It is not easy being a railroad bull these days. The stocks have had a good run in recent years, given their ideal position to haul commodities and retail goods from coast to coast in North America and their ability to take business away from trucking companies because of high energy costs associated with road travel. But the uncertain North American economy is threatening to put an end to the good days, and railroad stocks have turned volatile recently. Is the end nigh?
No way, according to BCA Research. The Montreal-based firm lifted its recommendation on the industry group to "overweight" at the end of January and nothing has swayed them from this position since. Strong commodity freight volumes mean that capacity is still tight and coal shipments should pick up with rising natural gas prices, which tend to trigger a rush toward fuel substitution.
Yes, intermodal shipments - or containers that are transferred among various transportation modes - are a soft spot right now. But BCA Research believes that the economic stimulation provided by the U.S. Federal Reserve should alleviate some of the pain. Besides, price cutting at struggling retailers is usually a good sign that intermodal freight cargo volumes are set to increase.

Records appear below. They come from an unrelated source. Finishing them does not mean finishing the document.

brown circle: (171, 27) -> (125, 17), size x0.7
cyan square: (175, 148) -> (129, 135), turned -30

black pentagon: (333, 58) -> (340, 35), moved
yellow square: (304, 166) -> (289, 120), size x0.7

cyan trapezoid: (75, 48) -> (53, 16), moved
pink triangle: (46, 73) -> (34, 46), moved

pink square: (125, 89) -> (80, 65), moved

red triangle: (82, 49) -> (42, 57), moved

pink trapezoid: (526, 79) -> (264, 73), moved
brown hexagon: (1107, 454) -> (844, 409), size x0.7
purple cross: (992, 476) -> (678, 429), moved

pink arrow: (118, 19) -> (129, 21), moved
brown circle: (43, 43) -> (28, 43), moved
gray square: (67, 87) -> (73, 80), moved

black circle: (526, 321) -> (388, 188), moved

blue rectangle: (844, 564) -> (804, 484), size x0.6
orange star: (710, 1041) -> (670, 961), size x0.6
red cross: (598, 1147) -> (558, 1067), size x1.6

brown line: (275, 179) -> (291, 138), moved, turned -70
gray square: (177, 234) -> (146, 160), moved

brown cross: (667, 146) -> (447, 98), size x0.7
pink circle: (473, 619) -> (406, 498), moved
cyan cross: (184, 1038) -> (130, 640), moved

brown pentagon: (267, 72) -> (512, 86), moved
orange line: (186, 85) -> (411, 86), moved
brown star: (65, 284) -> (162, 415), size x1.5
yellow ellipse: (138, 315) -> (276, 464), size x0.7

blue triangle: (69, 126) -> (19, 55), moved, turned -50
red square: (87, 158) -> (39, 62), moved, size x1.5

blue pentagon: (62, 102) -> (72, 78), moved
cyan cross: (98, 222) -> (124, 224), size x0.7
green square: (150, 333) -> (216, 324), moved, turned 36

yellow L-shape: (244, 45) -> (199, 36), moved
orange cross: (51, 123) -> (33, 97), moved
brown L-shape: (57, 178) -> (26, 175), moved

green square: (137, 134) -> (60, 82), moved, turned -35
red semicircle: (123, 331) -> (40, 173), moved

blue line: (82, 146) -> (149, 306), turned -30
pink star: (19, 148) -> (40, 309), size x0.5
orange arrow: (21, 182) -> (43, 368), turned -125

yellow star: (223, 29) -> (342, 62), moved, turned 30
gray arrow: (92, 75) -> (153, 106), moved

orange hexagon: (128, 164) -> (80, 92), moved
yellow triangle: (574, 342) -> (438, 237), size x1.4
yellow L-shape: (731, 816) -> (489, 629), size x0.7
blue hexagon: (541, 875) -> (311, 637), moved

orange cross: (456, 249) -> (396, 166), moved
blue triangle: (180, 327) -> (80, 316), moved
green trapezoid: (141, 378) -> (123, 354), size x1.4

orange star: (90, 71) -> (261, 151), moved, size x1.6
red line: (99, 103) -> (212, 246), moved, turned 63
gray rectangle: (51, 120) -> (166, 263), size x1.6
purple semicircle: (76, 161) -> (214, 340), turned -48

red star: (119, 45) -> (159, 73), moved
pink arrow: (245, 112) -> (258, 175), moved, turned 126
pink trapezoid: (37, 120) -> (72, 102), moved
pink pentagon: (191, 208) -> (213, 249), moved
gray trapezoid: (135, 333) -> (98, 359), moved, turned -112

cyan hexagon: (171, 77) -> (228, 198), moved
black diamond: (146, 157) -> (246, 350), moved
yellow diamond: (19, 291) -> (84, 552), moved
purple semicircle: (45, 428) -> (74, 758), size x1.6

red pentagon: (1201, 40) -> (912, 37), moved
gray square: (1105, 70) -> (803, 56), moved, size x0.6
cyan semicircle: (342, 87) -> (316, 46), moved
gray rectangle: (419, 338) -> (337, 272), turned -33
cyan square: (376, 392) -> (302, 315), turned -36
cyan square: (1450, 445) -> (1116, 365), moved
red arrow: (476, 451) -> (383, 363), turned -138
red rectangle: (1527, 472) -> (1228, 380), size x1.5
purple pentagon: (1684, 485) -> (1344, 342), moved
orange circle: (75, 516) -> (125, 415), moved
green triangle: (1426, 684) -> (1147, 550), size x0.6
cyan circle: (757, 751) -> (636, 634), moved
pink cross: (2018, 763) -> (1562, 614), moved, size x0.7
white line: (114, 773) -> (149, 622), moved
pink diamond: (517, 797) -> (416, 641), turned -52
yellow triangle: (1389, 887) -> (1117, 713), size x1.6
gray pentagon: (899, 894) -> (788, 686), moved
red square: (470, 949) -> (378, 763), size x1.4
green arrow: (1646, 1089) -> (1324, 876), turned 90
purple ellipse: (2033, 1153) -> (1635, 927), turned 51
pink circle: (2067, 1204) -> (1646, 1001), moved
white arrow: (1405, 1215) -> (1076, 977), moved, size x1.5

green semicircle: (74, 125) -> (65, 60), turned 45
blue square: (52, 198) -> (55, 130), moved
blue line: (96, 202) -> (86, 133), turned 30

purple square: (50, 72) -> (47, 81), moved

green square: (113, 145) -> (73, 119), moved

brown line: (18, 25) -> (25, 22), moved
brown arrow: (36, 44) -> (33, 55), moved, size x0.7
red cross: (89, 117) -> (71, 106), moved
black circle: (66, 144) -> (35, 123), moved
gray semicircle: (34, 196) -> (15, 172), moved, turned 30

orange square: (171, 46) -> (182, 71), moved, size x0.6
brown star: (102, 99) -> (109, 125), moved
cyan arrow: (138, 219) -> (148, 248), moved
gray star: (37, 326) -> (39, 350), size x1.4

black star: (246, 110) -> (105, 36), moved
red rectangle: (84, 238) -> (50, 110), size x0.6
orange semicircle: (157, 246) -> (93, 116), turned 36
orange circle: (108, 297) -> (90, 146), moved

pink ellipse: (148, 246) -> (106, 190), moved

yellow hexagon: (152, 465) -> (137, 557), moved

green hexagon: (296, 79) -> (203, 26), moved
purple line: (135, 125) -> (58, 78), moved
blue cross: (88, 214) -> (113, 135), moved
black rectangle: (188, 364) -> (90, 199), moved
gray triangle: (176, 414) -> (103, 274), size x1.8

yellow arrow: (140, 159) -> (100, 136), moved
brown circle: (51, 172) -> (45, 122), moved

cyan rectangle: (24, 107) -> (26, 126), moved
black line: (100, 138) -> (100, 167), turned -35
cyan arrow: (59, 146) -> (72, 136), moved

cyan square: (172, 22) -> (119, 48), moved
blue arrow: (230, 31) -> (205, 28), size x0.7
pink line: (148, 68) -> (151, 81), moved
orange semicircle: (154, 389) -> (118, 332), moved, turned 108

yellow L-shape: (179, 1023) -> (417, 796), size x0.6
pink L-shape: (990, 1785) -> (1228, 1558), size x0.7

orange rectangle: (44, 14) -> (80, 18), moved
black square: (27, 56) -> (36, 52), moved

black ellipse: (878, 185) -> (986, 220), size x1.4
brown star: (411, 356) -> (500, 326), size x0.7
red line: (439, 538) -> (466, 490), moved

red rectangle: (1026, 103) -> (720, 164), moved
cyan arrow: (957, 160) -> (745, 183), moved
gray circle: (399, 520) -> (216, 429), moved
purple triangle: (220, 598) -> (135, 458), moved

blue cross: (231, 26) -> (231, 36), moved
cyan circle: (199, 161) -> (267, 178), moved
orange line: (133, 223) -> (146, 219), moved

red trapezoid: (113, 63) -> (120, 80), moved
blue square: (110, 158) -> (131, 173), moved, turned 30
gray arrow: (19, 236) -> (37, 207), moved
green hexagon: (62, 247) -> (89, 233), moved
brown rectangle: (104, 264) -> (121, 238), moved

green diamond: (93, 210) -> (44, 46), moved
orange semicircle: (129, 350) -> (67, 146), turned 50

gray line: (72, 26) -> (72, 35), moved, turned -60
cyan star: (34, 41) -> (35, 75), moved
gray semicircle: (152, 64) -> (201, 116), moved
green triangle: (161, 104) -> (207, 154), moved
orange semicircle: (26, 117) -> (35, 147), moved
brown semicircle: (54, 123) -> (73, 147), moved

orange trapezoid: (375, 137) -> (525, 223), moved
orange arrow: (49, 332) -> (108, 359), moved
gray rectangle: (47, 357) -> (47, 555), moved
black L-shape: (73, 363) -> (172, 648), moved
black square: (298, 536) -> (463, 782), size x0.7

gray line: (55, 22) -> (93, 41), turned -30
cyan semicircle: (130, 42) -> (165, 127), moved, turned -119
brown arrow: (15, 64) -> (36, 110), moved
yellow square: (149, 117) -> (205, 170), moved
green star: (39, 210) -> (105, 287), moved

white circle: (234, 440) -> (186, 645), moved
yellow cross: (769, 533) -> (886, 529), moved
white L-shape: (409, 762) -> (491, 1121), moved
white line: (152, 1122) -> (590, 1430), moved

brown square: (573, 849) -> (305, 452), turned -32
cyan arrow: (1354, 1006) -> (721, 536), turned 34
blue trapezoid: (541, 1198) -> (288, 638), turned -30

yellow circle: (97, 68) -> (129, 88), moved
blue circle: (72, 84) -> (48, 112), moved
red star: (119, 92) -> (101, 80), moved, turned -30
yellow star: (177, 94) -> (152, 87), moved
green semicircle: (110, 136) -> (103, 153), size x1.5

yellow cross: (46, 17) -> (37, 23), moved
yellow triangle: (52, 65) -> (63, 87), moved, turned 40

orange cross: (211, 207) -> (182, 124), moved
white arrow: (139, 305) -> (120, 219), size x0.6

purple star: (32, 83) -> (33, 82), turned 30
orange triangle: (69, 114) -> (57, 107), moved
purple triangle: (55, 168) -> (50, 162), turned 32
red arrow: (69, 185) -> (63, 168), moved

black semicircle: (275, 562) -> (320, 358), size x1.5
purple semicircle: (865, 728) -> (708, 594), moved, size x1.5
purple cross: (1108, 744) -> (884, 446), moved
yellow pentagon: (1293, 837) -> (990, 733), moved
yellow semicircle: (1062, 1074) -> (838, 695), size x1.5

"In past cycles, aggressive price discounting at retailers has foretold of a rebound in intermodal freight cargo," BCA Research said in a note to clients. "Importantly, railroad earnings are linked to volumes, and not the value of cargo carried."
The S&P 500 Railroads index is up 7 per cent this year, compared to a 7.4 per cent decline of the broader S&P 500 index. BCA Research said that the recent break-out in the index is the beginning of a cyclical uptrend. In Canada, Canadian Pacific Railway Ltd. shares are up 9.7 per cent this year and Canadian National Railway Co. shares are up 12 per cent.